DATA UNDER STUDY:

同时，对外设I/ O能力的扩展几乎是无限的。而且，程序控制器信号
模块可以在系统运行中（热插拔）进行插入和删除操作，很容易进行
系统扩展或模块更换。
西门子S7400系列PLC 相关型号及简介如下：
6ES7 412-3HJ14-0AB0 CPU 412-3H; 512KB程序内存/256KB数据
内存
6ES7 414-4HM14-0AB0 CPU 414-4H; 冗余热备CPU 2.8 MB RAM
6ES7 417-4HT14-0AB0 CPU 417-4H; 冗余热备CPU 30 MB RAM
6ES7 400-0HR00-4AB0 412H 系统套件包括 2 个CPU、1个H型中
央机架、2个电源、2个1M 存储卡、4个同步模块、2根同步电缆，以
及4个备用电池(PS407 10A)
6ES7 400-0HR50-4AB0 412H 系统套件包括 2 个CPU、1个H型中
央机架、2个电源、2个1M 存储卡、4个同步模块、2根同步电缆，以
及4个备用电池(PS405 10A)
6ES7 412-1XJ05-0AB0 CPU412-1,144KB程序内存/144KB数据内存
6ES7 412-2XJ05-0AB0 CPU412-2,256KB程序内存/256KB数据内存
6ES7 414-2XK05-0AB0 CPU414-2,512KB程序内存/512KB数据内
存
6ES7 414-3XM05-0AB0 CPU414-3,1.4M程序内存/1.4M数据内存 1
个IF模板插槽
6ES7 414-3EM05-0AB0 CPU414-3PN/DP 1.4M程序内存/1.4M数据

...

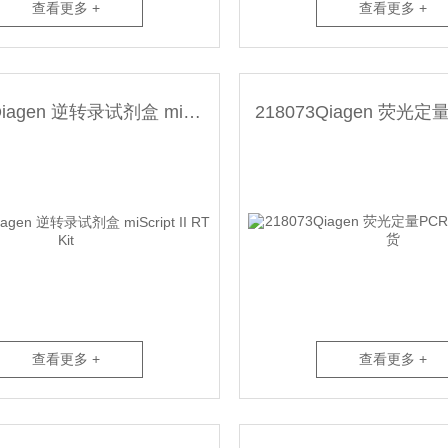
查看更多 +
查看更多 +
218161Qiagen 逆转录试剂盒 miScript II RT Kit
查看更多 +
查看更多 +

==

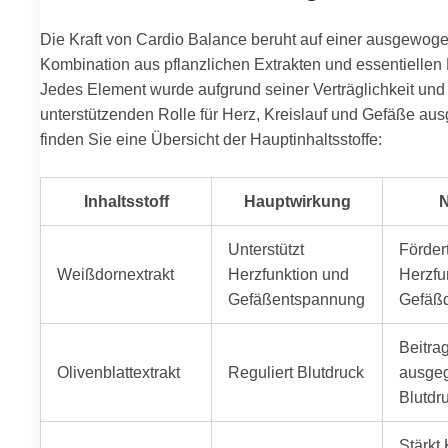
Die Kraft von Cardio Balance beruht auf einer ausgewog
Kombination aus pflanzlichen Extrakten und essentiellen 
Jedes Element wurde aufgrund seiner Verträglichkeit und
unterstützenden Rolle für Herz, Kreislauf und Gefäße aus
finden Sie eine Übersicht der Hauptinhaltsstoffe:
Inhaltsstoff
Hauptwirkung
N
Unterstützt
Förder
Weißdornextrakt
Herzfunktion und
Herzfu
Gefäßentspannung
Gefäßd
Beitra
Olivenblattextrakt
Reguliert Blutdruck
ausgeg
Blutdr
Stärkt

PROBLEM: Copy the entries above exactly, but only from the line holding "同时，对外设I/ O能力的扩展几乎是无限的。而且，程序控制器信号" through the line holding "6ES7 414-3EM05-0AB0 CPU414-3PN/DP", both included.

SOLUTION:
同时，对外设I/ O能力的扩展几乎是无限的。而且，程序控制器信号
模块可以在系统运行中（热插拔）进行插入和删除操作，很容易进行
系统扩展或模块更换。
西门子S7400系列PLC 相关型号及简介如下：
6ES7 412-3HJ14-0AB0 CPU 412-3H; 512KB程序内存/256KB数据
内存
6ES7 414-4HM14-0AB0 CPU 414-4H; 冗余热备CPU 2.8 MB RAM
6ES7 417-4HT14-0AB0 CPU 417-4H; 冗余热备CPU 30 MB RAM
6ES7 400-0HR00-4AB0 412H 系统套件包括 2 个CPU、1个H型中
央机架、2个电源、2个1M 存储卡、4个同步模块、2根同步电缆，以
及4个备用电池(PS407 10A)
6ES7 400-0HR50-4AB0 412H 系统套件包括 2 个CPU、1个H型中
央机架、2个电源、2个1M 存储卡、4个同步模块、2根同步电缆，以
及4个备用电池(PS405 10A)
6ES7 412-1XJ05-0AB0 CPU412-1,144KB程序内存/144KB数据内存
6ES7 412-2XJ05-0AB0 CPU412-2,256KB程序内存/256KB数据内存
6ES7 414-2XK05-0AB0 CPU414-2,512KB程序内存/512KB数据内
存
6ES7 414-3XM05-0AB0 CPU414-3,1.4M程序内存/1.4M数据内存 1
个IF模板插槽
6ES7 414-3EM05-0AB0 CPU414-3PN/DP 1.4M程序内存/1.4M数据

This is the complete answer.